Thursday, September 13, 2012

Is The Honeymoon Over?

I love the excitement of the fall and the first couple weeks of school.  I always loved being a student and the start of a new school year.  The energy at school during these first few weeks is usually positive, hopeful, happy and light-hearted.

And then...homework begins, and all that changes.

I just received an email from a blog reader.  This is what she said:

"Hi Kerry, I just found you and your blog. I have a 2nd grader in the SRVUSD and I am stressed already about homework this year. I am absolutely against homework in elementary school knowing what we do about how there is no correlation between success level.

I am a pretty active parent and my daughter benefits from several resources funded by our donations. (Barton, Touch Math and others.) I feel as if they have her for 6.5 hours a day. I want her to come home and be a kid. To play and do art and watch a little TV is she wants to. 
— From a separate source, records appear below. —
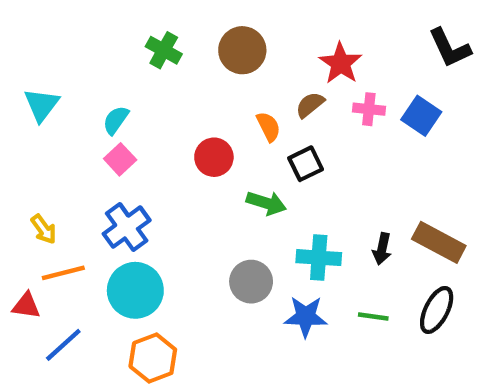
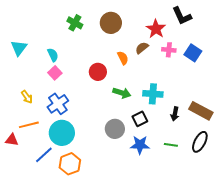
black L-shape: (450, 48) -> (182, 16), moved
cyan semicircle: (116, 120) -> (53, 55), turned 120
black square: (306, 164) -> (140, 119), moved
yellow arrow: (44, 229) -> (27, 97), moved
cyan cross: (319, 258) -> (153, 94), moved
blue line: (63, 345) -> (44, 155), moved

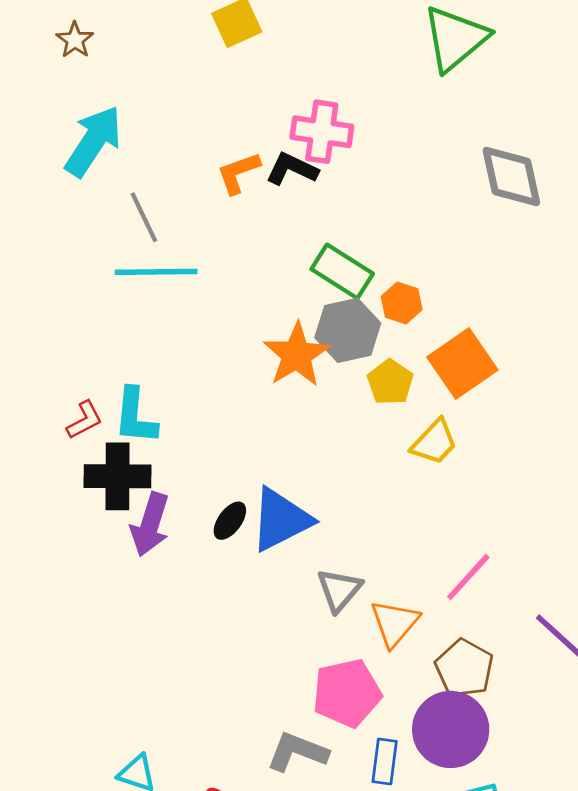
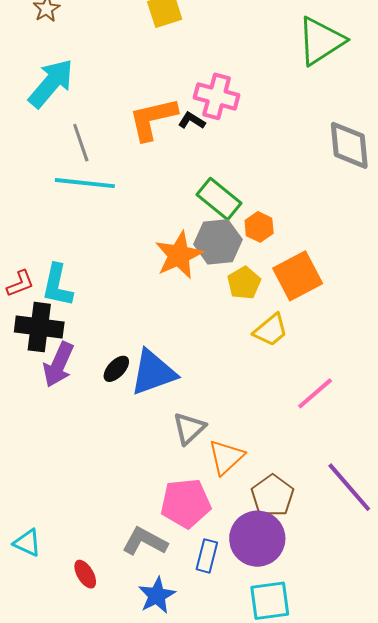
black L-shape: (292, 169) -> (192, 121), size x0.7
orange L-shape: (238, 173) -> (153, 119), size x1.5
pink line: (468, 577) -> (315, 393), moved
My husband and I both work full time and I pick up our daughter at 4:30 or so from aftercare. She is fried by then. To begin homework at that time of nights is nearly worthless. The quality of the homework done during "homework time" at aftercare has not been great either. 

So, here we go into another year of the homework battle. I just want to opt out. I don't see links to any district info or PTA petition but would love to jump on board with you. Happy to support any way we can! "

I would like to point out for all you other SRVUSD parents that I have a link to our district's homework policy on this blog. In the green box on the right side of my blog is a link that says, "Link to My District's Homework Policy" - Click on "SRVUSD Policy." And then notice that I've highlighted in red all the parts of the policy that I like best.

To address the above parent's concerns, notice that the SRVUSD homework policy says:

"Grades 2-3: 30-45 minutes of homework per night (reading included)
Except for reading, homework at the elementary level should not be assigned over weekends, holidays, or extended school breaks."

So, if I were the parent who commented above, I would encourage about 15 minutes or more of reading with my 2nd grade child sometime after school, maybe at night before bed, or anytime that is relaxed and not rushed. If I felt compelled to have my child do more homework than reading, I would put a time limit on it - no more than 10-15 more minutes and sign off on the top of the page that your child completed 30 minutes of homework (reading included) as per the SRVUSD homework policy. Do NOT panic if your child does not finish the homework packet. Being non-rushed after work and school is more important than stressing out about second grade homework. Send the message to your child that non-hurried family time is more important than plowing through worksheets and getting everyone upset about it.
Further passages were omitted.